Who is the architect behind the Plywood and Concrete Addition in Northcote, Melbourne?

The architect behind the Plywood and Concrete Addition in Northcote, Melbourne is Rob Kennon.

What is the design concept behind the Plywood and Concrete Addition in Northcote, Melbourne?

The design concept behind the Plywood and Concrete Addition in Northcote, Melbourne is to create a harmonious combination of plywood and concrete in a modern design that respects the existing period house.

What materials are used in the Plywood and Concrete Addition in Northcote, Melbourne?

The Plywood and Concrete Addition in Northcote, Melbourne is primarily made of plywood and concrete, with some additional materials such as steel and glass.

What was the biggest challenge faced during the construction of the Plywood and Concrete Addition in Northcote, Melbourne?
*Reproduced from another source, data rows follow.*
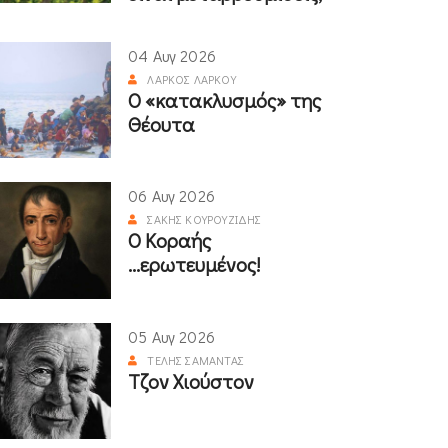
04 Αυγ 2026
ΛΆΡΚΟΣ ΛΆΡΚΟΥ
Ο «κατακλυσμός» της
Θέουτα
06 Αυγ 2026
ΣΆΚΗΣ ΚΟΥΡΟΥΖΊΔΗΣ
Ο Κοραής
...ερωτευμένος!
05 Αυγ 2026
ΤΈΛΗΣ ΣΑΜΑΝΤΆΣ
Τζον Χιούστον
The biggest challenge faced during the construction of the Plywood and Concrete Addition in Northcote, Melbourne was the limited space available for the new addition, which required careful planning and execution to create a functional and beautiful space.

How does the Plywood and Concrete Addition in Northcote, Melbourne complement the existing period house?

The Plywood and Concrete Addition in Northcote, Melbourne complements the existing period house by respecting the heritage features and integrating modern design elements in a way that enhances the overall character of the house.